Q: Tell us about a time you ran into a problem with something you wanted to do in CollectiveAccess. What was the problem and how did you solve it?

A: It’s hard to even know where to begin! Our most recent problem was that series-level records were showing up if a user attempted to browse by collection on our front end site, and our series titles don’t make sense without context. In early September, we contacted [lead developer of CollectiveAccess] Seth [Kaufman] without much luck. Then I posted on the user forum, and [another developer] Sophie [Byerley] helped me figure out how to fix our browse configuration file.

Q: What’s one thing you wish you knew how to do (or do better) with CollectiveAccess?

A: I wish I knew how to pull updates from GitHub. When we ended our contract with Whirl-i-Gig, around January 2013, we did not have a plan in place to stay current on updates. I believe at that time Whirl-i-Gig was in relatively early stages of using GitHub and hadn’t yet formalized their process to the extent they have

At this point, I think I understand technically what needs to happen to pull an update, but since we are several years behind, I am concerned with how to troubleshoot issues that are likely to emerge, especially because we don’t have a test environment and so all changes are made on a live server. As with many CollectiveAccess issues, this one is both technical and administrative.

Q: What’s your favorite back-end trick or feature?

A: My favorite feature is probably batch editing.

Q: Have you ever used resources or sought advice on CA from other institutions that use it? If so, what were they? Have you ever participated in discussions with other members of the CA user community?

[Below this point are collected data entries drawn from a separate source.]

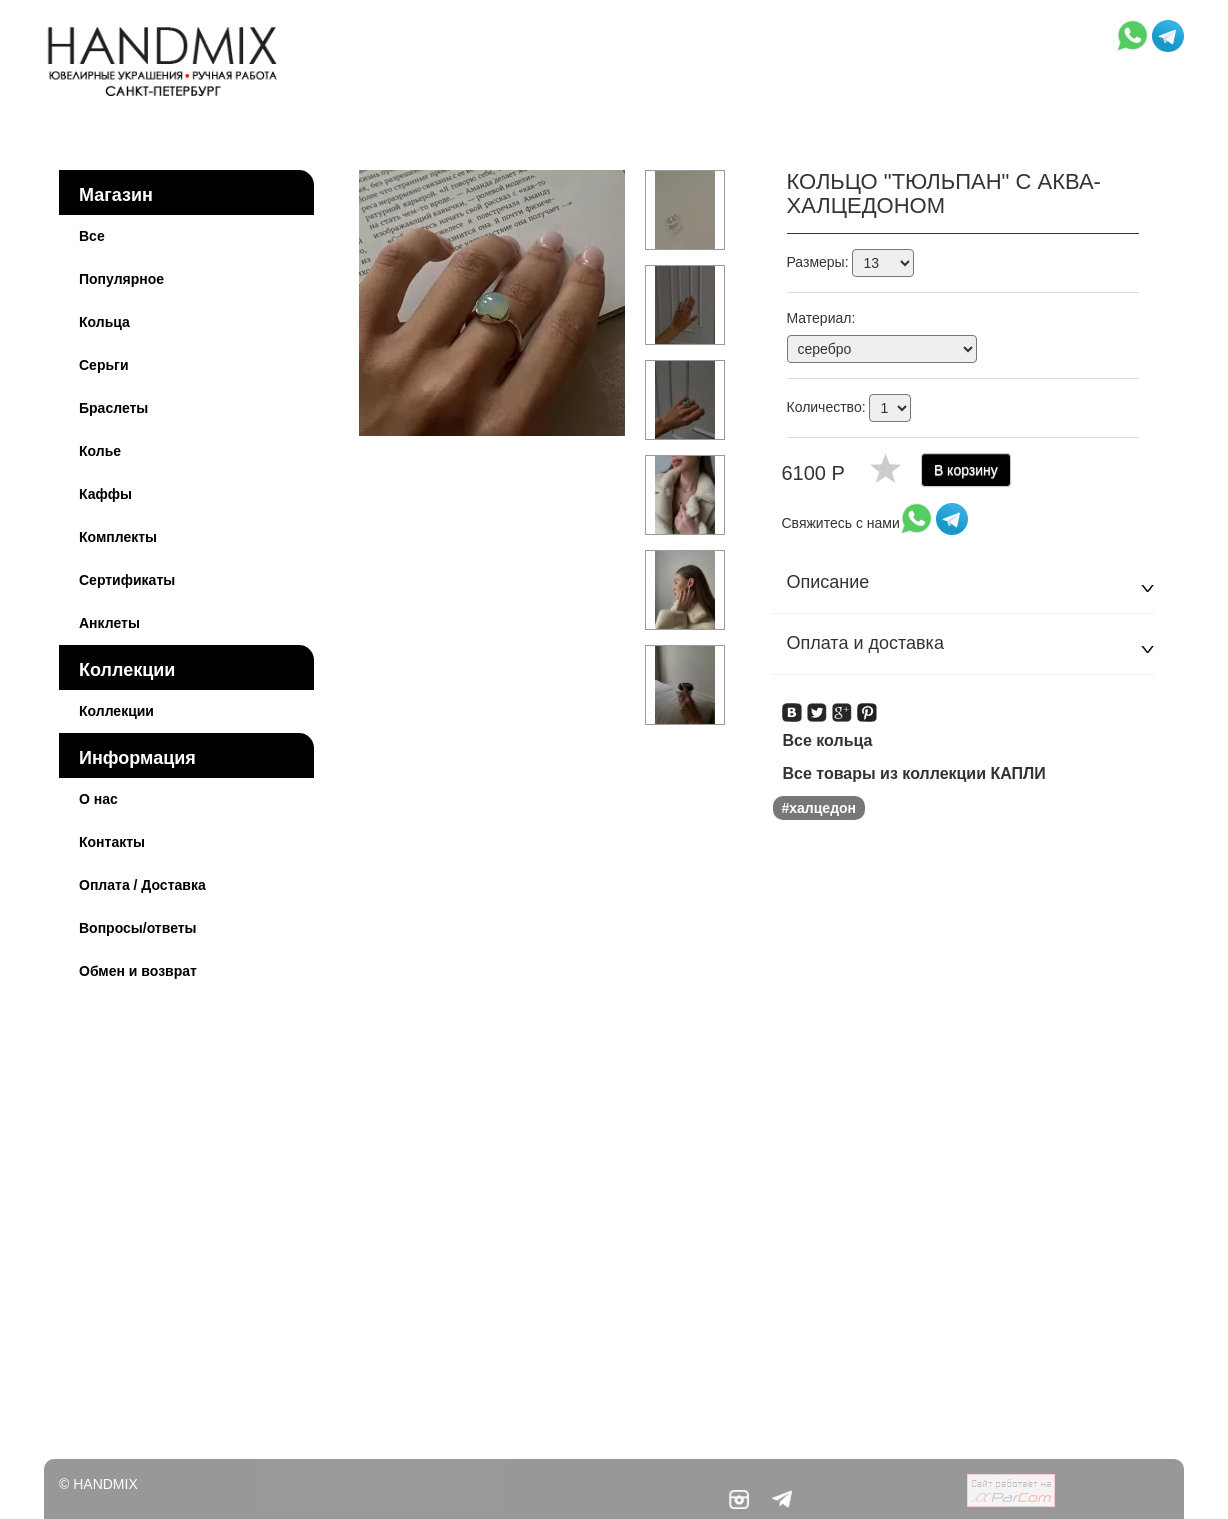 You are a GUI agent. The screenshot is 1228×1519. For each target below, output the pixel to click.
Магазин (116, 195)
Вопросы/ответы (138, 928)
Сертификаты (127, 580)
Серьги (104, 365)
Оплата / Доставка (142, 885)
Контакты (112, 842)
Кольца (104, 322)
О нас (98, 799)
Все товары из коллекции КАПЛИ (914, 773)
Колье (100, 451)
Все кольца (828, 740)
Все (92, 236)
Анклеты (109, 623)
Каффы (105, 494)
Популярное (121, 279)
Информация (137, 758)
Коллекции (127, 670)
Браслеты (113, 408)
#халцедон (819, 808)
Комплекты (118, 537)
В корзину (966, 470)
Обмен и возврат (138, 971) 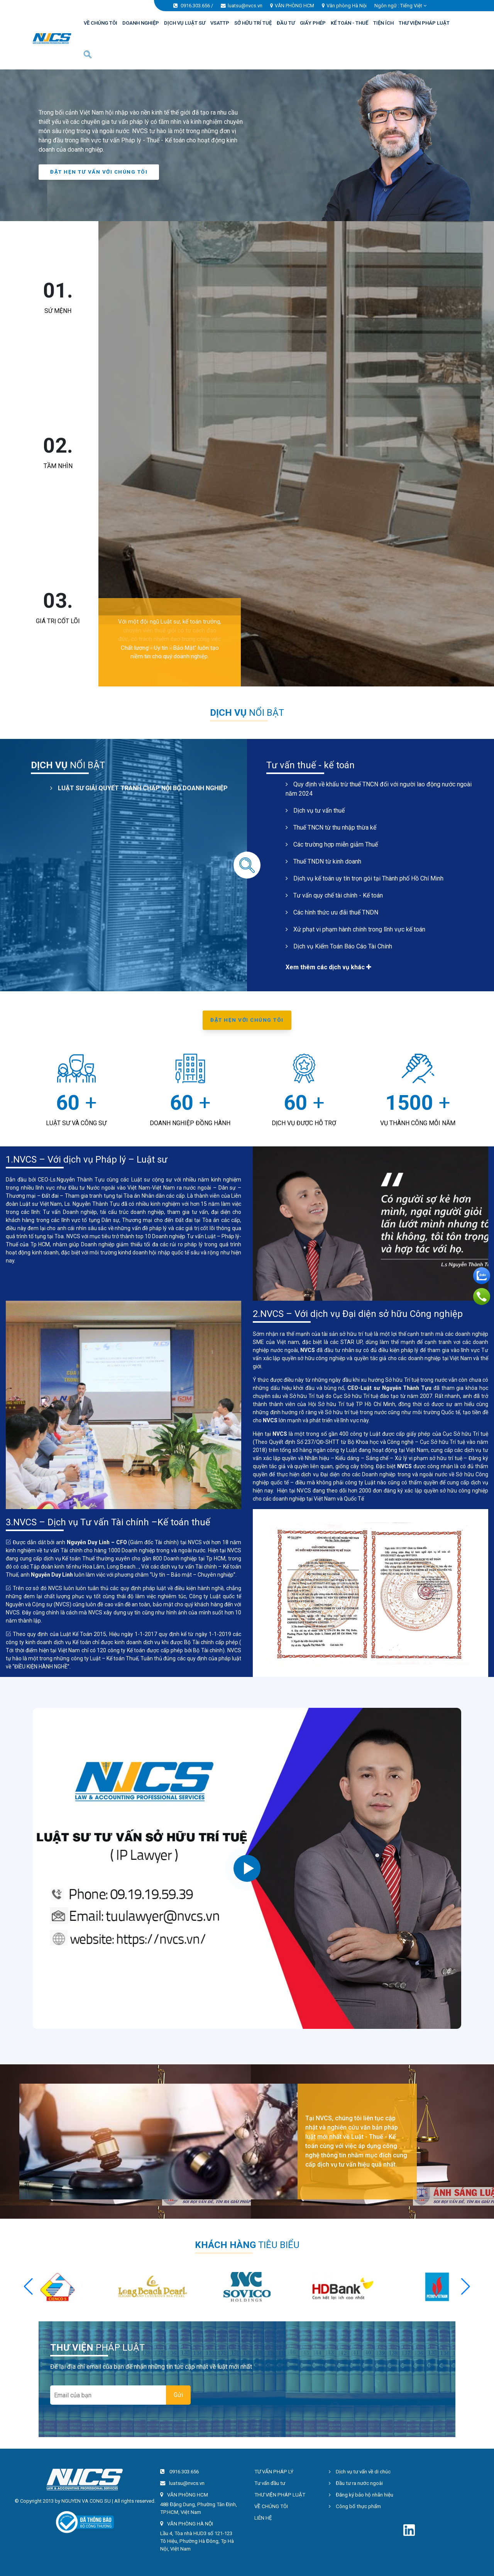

A: Yes, many times! When we were first starting out, I got a lot of advice from Tara Hart, who was then the archivist at the New Museum. My colleague was also in contact with users at the Brooklyn Academy of Music at that time. Over the years I’ve also been in touch with many other users over the years including Tiffany Nixon at Roundabout, Caridad Bojorquez at the Durst Organization, Anna Gurton-Wachter at the Keith Haring Foundation, Robin Davis at John Jay College, and, of course, Rachel Mattson at La MaMa!

Back end display of instantiation information for an audiovisual item in the New School’s CollectiveAccess implementation. Screenshot by Liza Harrell-Edge.

Back-end display for what in the PBCore metadata standard is termed an “Instantiation” of a moving image item in the New School’s digital collections.

I’ve been to user group meetings at the Noguchi Foundation, Durst Organization, and New Museum, and around 2014 tried to host one myself that was very sparsely attended. I’ve really appreciated the regular user group meetings organized by Robin at METRO [Metropolitan New York Library Council]. Rachel and I also attempted to organize a series of events to share user-created documentation [which led to the creation of].

Q: What kind of internal IT support do you have for managing CollectiveAccess? Is your department handling the CA server and the software entirely on its own?

A: We had a lot of help from the New School Libraries and Archives’ Director of Digital Library and Technical Services, Allen Jones, and Library Systems Manager, Anthony Dellureficio. They did a lot of the initial installation work and continue to help with server maintenance and other issues as they come up.

Back end display of descriptive information for an audiovisual item in the New School’s CollectiveAccess implementation. Screenshot by Liza Harrell-Edge.

Back-end display for what in the PBCore metadata standard is termed “Intellectual Content” for a moving image item in the New School’s digital collections.

Q: What advice do you have for organizations who are considering adopting CollectiveAccess as a cataloging or digital collections platform?

A: Get other users’ input in setting up your installation profile! I think the Whirl-i-Gig team is great in many ways, but there is a level of real talk from other users that I think can be especially helpful. Also, plan for updates from the start! That’s something I definitely wish I had done.

Also, of course, learn to do as much as you can on your own as you can. It can be time consuming, especially at first, but pays off in the long run.